Boxplots of differentially methylated CpGs by SSRI exposure. For all plots, points are colored by SSRI exposure (blue = SSRI non-exposed, dark yellow = SSRI-exposed), and boxplots indicate mean DNAme β value ± one standard deviation. (A) Boxplot of cg12900404, identified in the SSRI model, model A. (B) Boxplot of cg20877313, identified in the SSRI model, model A. (C) Boxplot of cg12655501, identified in the SSRIs in maternal depression model, model B. (D) Boxplot of cg26993610, identified in the SSRIs in maternal depression model, model B. (E) Boxplot of cg14340829, identified in the SSRIs in maternal depression model, model B.

Figure 4

Assessment of literature candidates for SSRI and depression-associated DNAme in the discovery cohort. (A) Scatterplot showing the association between DNAme and maternal Edinburgh Postnatal Depression Score (EPDS) at cg06670742 which was previously found to be differentially methylated in association with maternal EPDS score in Tesfaye et al. and is differentially methylated by SSRI exposure at FDR < 0.05 in our discovery cohort.
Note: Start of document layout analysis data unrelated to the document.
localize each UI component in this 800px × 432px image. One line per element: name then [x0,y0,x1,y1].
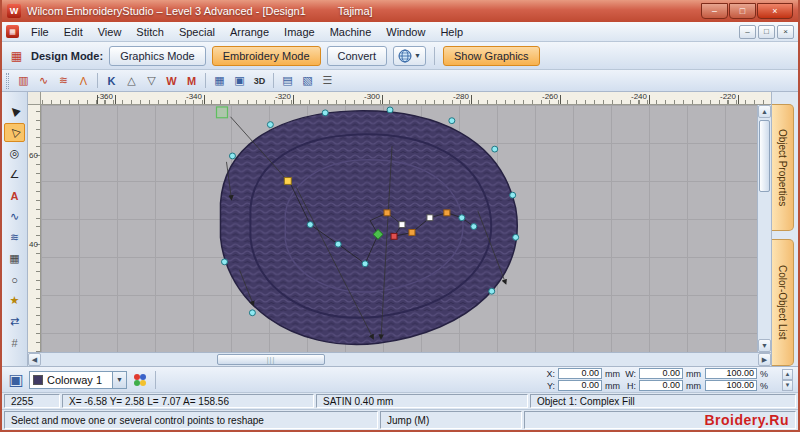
scroll-left-icon[interactable]: ◀ [28,353,41,366]
run-stitch-icon[interactable]: ∿ [34,72,53,89]
h-input[interactable]: 0.00 [639,380,683,391]
mdi-minimize-button[interactable]: – [739,25,756,39]
window-title: Wilcom EmbroideryStudio – Level 3 Advanc… [27,5,306,17]
reshape-arrow-icon: ▷ [7,125,22,140]
mdi-close-button[interactable]: × [777,25,794,39]
convert-button[interactable]: Convert [327,46,388,66]
ellipse-tool[interactable]: ○ [4,270,25,289]
select-tool[interactable]: ▶ [4,102,25,121]
scroll-right-icon[interactable]: ▶ [758,353,771,366]
canvas-area: -360 -340 -320 -300 -280 -260 -240 -220 … [28,92,771,366]
menu-arrange[interactable]: Arrange [223,24,276,40]
ruler-tick: -320 [269,92,297,101]
lettering-tool[interactable]: A [4,186,25,205]
embroidery-design[interactable] [41,105,757,352]
display-colorways-icon[interactable]: ▣ [7,371,25,389]
horizontal-scrollbar[interactable]: ◀ ||| ▶ [28,352,771,366]
pattern-fill-icon[interactable]: ▣ [230,72,249,89]
separator [434,47,435,65]
grid-fill-icon[interactable]: ▦ [210,72,229,89]
watermark-cell: Broidery.Ru [524,411,796,429]
menu-edit[interactable]: Edit [57,24,90,40]
star-icon: ★ [10,294,20,307]
scale-y-input[interactable]: 100.00 [705,380,757,391]
close-button[interactable]: × [757,3,793,19]
texture-fill-icon[interactable]: ▤ [278,72,297,89]
zoom-tool[interactable]: ◎ [4,144,25,163]
horizontal-scroll-thumb[interactable]: ||| [217,354,325,365]
chevron-down-icon[interactable]: ▼ [112,372,126,388]
design-mode-icon: ▦ [8,47,25,64]
start-point-marker[interactable] [217,107,228,118]
pattern-run-icon[interactable]: ▥ [14,72,33,89]
edit-colorway-icon[interactable] [131,371,149,389]
tab-color-object-list[interactable]: Color-Object List [772,239,794,366]
meander-fill-icon[interactable]: M [182,72,201,89]
spinner-up-icon[interactable]: ▲ [782,369,793,380]
grid-tool[interactable]: # [4,333,25,352]
menu-file[interactable]: File [24,24,56,40]
minimize-button[interactable]: – [701,3,728,19]
tatami-fill-icon[interactable]: K [102,72,121,89]
mirror-icon: ⇄ [10,315,19,328]
color-flower-icon [133,373,147,387]
satin-stitch-icon[interactable]: Λ [74,72,93,89]
motif-down-icon[interactable]: ▽ [142,72,161,89]
embroidery-mode-button[interactable]: Embroidery Mode [212,46,321,66]
transform-fields: X: 0.00 mm W: 0.00 mm 100.00 % Y: 0.00 m… [543,368,776,391]
scroll-up-icon[interactable]: ▲ [758,105,771,118]
motif-up-icon[interactable]: △ [122,72,141,89]
stitch-type-info: SATIN 0.40 mm [316,394,528,408]
wave-fill-icon[interactable]: W [162,72,181,89]
separator [205,73,206,88]
graphics-mode-button[interactable]: Graphics Mode [109,46,206,66]
menu-view[interactable]: View [91,24,129,40]
globe-icon [398,49,412,63]
scale-x-input[interactable]: 100.00 [705,368,757,379]
3d-effect-icon[interactable]: 3D [250,72,269,89]
horizontal-scroll-track[interactable]: ||| [41,353,758,366]
x-input[interactable]: 0.00 [558,368,602,379]
scale-y-unit: % [760,381,776,391]
scale-spinner: ▲ ▼ [782,369,793,391]
tab-object-properties[interactable]: Object Properties [772,104,794,231]
ruler-tick: -260 [536,92,564,101]
design-canvas[interactable] [41,105,757,352]
measure-tool[interactable]: ∠ [4,165,25,184]
menu-machine[interactable]: Machine [323,24,379,40]
pointer-position: X= -6.58 Y= 2.58 L= 7.07 A= 158.56 [62,394,314,408]
w-input[interactable]: 0.00 [639,368,683,379]
hoop-globe-button[interactable]: ▼ [393,46,426,66]
vertical-scroll-thumb[interactable] [759,120,770,192]
selected-object-info: Object 1: Complex Fill [530,394,796,408]
restore-button[interactable]: □ [729,3,756,19]
ruler-tick: -340 [180,92,208,101]
star-tool[interactable]: ★ [4,291,25,310]
transform-row-bottom: Y: 0.00 mm H: 0.00 mm 100.00 % [543,380,776,391]
mirror-tool[interactable]: ⇄ [4,312,25,331]
chevron-down-icon: ▼ [414,52,421,59]
menu-special[interactable]: Special [172,24,222,40]
reshape-tool[interactable]: ▷ [4,123,25,142]
fill-tool[interactable]: ▦ [4,249,25,268]
scroll-down-icon[interactable]: ▼ [758,339,771,352]
mdi-restore-button[interactable]: □ [758,25,775,39]
satin-tool[interactable]: ≋ [4,228,25,247]
menu-image[interactable]: Image [277,24,322,40]
menu-help[interactable]: Help [433,24,470,40]
triple-run-icon[interactable]: ≋ [54,72,73,89]
menu-window[interactable]: Window [379,24,432,40]
show-graphics-button[interactable]: Show Graphics [443,46,540,66]
hatch-fill-icon[interactable]: ▧ [298,72,317,89]
colorway-select[interactable]: Colorway 1 ▼ [29,371,127,389]
menu-stitch[interactable]: Stitch [129,24,171,40]
vertical-scrollbar[interactable]: ▲ ▼ [757,105,771,352]
y-label: Y: [543,381,555,391]
spinner-down-icon[interactable]: ▼ [782,380,793,391]
y-input[interactable]: 0.00 [558,380,602,391]
h-label: H: [624,381,636,391]
run-tool[interactable]: ∿ [4,207,25,226]
stitch-list-icon[interactable]: ☰ [318,72,337,89]
hint-bar: Select and move one or several control p… [2,409,798,430]
toolbar-grip[interactable] [6,73,9,89]
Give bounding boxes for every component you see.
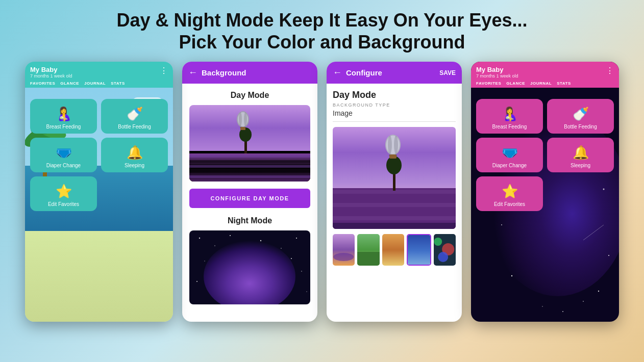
screen2-day-mode-label: Day Mode xyxy=(189,91,310,100)
screen3-phone: ← Configure SAVE Day Mode BACKGROUND TYP… xyxy=(327,62,462,322)
screen2-night-mode-label: Night Mode xyxy=(189,216,310,225)
svg-point-46 xyxy=(388,136,392,154)
svg-point-23 xyxy=(199,238,200,239)
svg-point-16 xyxy=(239,112,242,126)
sleeping-icon: 🔔 xyxy=(105,145,164,161)
screen2-header: ← Background xyxy=(182,62,317,84)
screen1-menu-dots[interactable]: ⋮ xyxy=(160,66,168,75)
screen1-nav-glance[interactable]: GLANCE xyxy=(60,81,79,86)
svg-rect-38 xyxy=(333,203,456,207)
svg-rect-11 xyxy=(189,175,310,178)
svg-rect-57 xyxy=(408,235,430,266)
svg-point-72 xyxy=(598,291,599,292)
screen4-breast-feeding-btn[interactable]: 🤱 Breast Feeding xyxy=(476,99,543,134)
screen1-app-title: My Baby xyxy=(30,66,72,73)
screen1-nav-favorites[interactable]: FAVORITES xyxy=(30,81,55,86)
screen3-thumb-1[interactable] xyxy=(333,234,355,266)
svg-point-29 xyxy=(204,261,205,262)
screen3-save-btn[interactable]: SAVE xyxy=(439,69,456,76)
svg-point-74 xyxy=(562,311,563,312)
svg-rect-9 xyxy=(189,165,310,168)
screen3-header: ← Configure SAVE xyxy=(327,62,462,84)
screen3-thumb-2[interactable] xyxy=(357,234,379,266)
screen1-nav-stats[interactable]: STATS xyxy=(111,81,125,86)
svg-point-73 xyxy=(542,306,543,307)
diaper-change-label: Diaper Change xyxy=(34,163,93,168)
svg-rect-8 xyxy=(189,160,310,163)
screen3-lavender-image xyxy=(333,127,456,229)
edit-favorites-icon: ⭐ xyxy=(34,184,93,199)
svg-point-24 xyxy=(214,246,215,247)
breast-feeding-btn[interactable]: 🤱 Breast Feeding xyxy=(30,99,97,134)
screen2-title: Background xyxy=(202,68,246,77)
screen4-grid: 🤱 Breast Feeding 🍼 Bottle Feeding 🩲 Diap… xyxy=(471,94,619,216)
screen4-edit-favorites-btn[interactable]: ⭐ Edit Favorites xyxy=(476,176,543,211)
screen4-nav-journal[interactable]: JOURNAL xyxy=(530,81,552,86)
screen4-header: My Baby 7 months 1 week old ⋮ FAVORITES … xyxy=(471,62,619,88)
screens-container: My Baby 7 months 1 week old ⋮ FAVORITES … xyxy=(0,62,644,322)
svg-rect-40 xyxy=(333,216,456,220)
screen1-grid: 🤱 Breast Feeding 🍼 Bottle Feeding 🩲 Diap… xyxy=(25,94,173,216)
screen4-sleeping-icon: 🔔 xyxy=(551,145,610,161)
screen4-nav-stats[interactable]: STATS xyxy=(557,81,571,86)
screen4-sleeping-btn[interactable]: 🔔 Sleeping xyxy=(547,138,614,172)
screen2-back-arrow-icon[interactable]: ← xyxy=(188,67,197,78)
svg-point-17 xyxy=(244,112,247,126)
screen4-sleeping-label: Sleeping xyxy=(551,163,610,168)
screen2-day-image xyxy=(189,105,310,182)
screen3-bg-type-label: BACKGROUND TYPE xyxy=(333,102,456,108)
edit-favorites-btn[interactable]: ⭐ Edit Favorites xyxy=(30,176,97,211)
screen4-bottle-feeding-label: Bottle Feeding xyxy=(551,124,610,130)
screen1-nav-journal[interactable]: JOURNAL xyxy=(84,81,106,86)
svg-point-33 xyxy=(306,292,307,292)
screen3-main-image xyxy=(333,127,456,229)
screen4-breast-feeding-icon: 🤱 xyxy=(480,106,539,122)
main-title: Day & Night Mode Keep It Easy On Your Ey… xyxy=(0,0,644,59)
screen1-subtitle: 7 months 1 week old xyxy=(30,73,72,79)
configure-day-mode-btn[interactable]: CONFIGURE DAY MODE xyxy=(189,189,310,208)
screen4-diaper-change-btn[interactable]: 🩲 Diaper Change xyxy=(476,138,543,172)
svg-point-26 xyxy=(260,240,261,241)
screen4-nav-favorites[interactable]: FAVORITES xyxy=(476,81,501,86)
svg-point-75 xyxy=(583,301,584,302)
svg-rect-7 xyxy=(189,155,310,158)
svg-point-59 xyxy=(434,238,442,246)
svg-point-43 xyxy=(386,156,402,174)
night-mode-galaxy-image xyxy=(189,230,310,304)
screen3-thumb-5[interactable] xyxy=(434,234,456,266)
bottle-feeding-btn[interactable]: 🍼 Bottle Feeding xyxy=(101,99,168,134)
svg-rect-18 xyxy=(240,127,245,130)
svg-rect-41 xyxy=(333,223,456,229)
screen4-breast-feeding-label: Breast Feeding xyxy=(480,124,539,130)
screen4-subtitle: 7 months 1 week old xyxy=(476,73,518,79)
svg-point-28 xyxy=(296,238,297,239)
svg-rect-10 xyxy=(189,170,310,173)
svg-point-32 xyxy=(196,281,197,282)
screen4-bottle-feeding-btn[interactable]: 🍼 Bottle Feeding xyxy=(547,99,614,134)
diaper-change-btn[interactable]: 🩲 Diaper Change xyxy=(30,138,97,172)
screen3-thumb-4-selected[interactable] xyxy=(407,234,431,266)
screen4-bottle-feeding-icon: 🍼 xyxy=(551,106,610,122)
svg-point-47 xyxy=(394,136,398,154)
screen4-nav-glance[interactable]: GLANCE xyxy=(506,81,525,86)
screen3-day-mode-label: Day Mode xyxy=(333,90,456,100)
breast-feeding-label: Breast Feeding xyxy=(34,124,93,130)
screen3-back-arrow-icon[interactable]: ← xyxy=(333,67,342,78)
screen4-menu-dots[interactable]: ⋮ xyxy=(606,66,614,75)
screen2-night-image xyxy=(189,230,310,304)
edit-favorites-label: Edit Favorites xyxy=(34,201,93,207)
svg-rect-48 xyxy=(389,154,397,159)
svg-point-67 xyxy=(511,275,512,276)
sleeping-btn[interactable]: 🔔 Sleeping xyxy=(101,138,168,172)
sleeping-label: Sleeping xyxy=(105,163,164,168)
breast-feeding-icon: 🤱 xyxy=(34,106,93,122)
screen2-phone: ← Background Day Mode xyxy=(182,62,317,322)
svg-point-66 xyxy=(501,224,502,225)
screen3-bg-type-value: Image xyxy=(333,109,456,122)
svg-rect-39 xyxy=(333,210,456,214)
screen3-thumbnails xyxy=(333,234,456,266)
svg-rect-56 xyxy=(382,234,404,266)
svg-point-30 xyxy=(291,258,292,259)
screen3-thumb-3[interactable] xyxy=(382,234,404,266)
svg-point-31 xyxy=(301,271,302,272)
DNAme β value at this CpG is plotted along the Y axis, mean maternal EPDS score is plotted along the X axis and each point is a case; Δβ per unit increase in EPDS is Δβ =  + 0.003. (B) Boxplot showing mean DNAme β value ± one standard deviation by SSRI exposure status at cg22159628 in ZNF575, previously found to be differentially methylated in cord blood with antidepressant exposure. Linear modelling p value = 0.67, points are colored by SSRI exposure (blue = SSRI non-exposed, dark yellow = SSRI-exposed), n.s. = not significant. (C) Boxplot showing mean DNAme β value ± one standard deviation by SSRI exposure status at cg00331486 in LOC284930 on chromosome 22, previously found to be differentially methylated in cord blood by SSRI exposure status.